> _Work required_
Under this line are the records; write out word for word the part that begins at the line containing "el-Gesang und fetzige" and ends at the line containing "е лекарственные средства", and no more.

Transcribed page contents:
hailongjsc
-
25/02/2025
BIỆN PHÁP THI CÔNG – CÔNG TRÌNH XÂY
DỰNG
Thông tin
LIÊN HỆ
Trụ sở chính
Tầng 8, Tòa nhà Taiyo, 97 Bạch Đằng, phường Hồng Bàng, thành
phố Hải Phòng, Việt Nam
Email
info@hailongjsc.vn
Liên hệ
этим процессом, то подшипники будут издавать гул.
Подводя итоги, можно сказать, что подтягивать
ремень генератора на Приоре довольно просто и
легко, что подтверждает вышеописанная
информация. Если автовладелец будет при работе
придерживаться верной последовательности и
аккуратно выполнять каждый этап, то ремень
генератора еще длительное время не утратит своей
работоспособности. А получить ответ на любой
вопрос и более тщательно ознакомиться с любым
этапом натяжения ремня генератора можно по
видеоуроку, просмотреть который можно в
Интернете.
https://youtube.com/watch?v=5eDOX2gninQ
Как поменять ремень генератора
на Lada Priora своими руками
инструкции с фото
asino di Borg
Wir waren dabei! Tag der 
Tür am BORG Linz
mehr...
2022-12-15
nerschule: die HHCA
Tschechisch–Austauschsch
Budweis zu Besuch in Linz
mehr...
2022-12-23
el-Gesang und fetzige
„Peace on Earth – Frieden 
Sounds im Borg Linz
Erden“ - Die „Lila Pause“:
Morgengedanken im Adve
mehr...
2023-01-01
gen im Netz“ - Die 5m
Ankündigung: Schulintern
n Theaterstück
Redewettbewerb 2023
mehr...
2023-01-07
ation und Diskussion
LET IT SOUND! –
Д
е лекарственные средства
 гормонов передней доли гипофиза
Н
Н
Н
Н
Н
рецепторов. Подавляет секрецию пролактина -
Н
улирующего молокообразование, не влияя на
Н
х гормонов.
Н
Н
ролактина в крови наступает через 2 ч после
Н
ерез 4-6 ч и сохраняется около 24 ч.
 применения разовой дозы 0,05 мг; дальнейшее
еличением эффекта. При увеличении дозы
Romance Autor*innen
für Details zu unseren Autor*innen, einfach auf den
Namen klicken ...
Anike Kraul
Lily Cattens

> _Exercise solution_
el-Gesang und fetzige
„Peace on Earth – Frieden 
Sounds im Borg Linz
Erden“ - Die „Lila Pause“:
Morgengedanken im Adve
mehr...
2023-01-01
gen im Netz“ - Die 5m
Ankündigung: Schulintern
n Theaterstück
Redewettbewerb 2023
mehr...
2023-01-07
ation und Diskussion
LET IT SOUND! –
Д
е лекарственные средства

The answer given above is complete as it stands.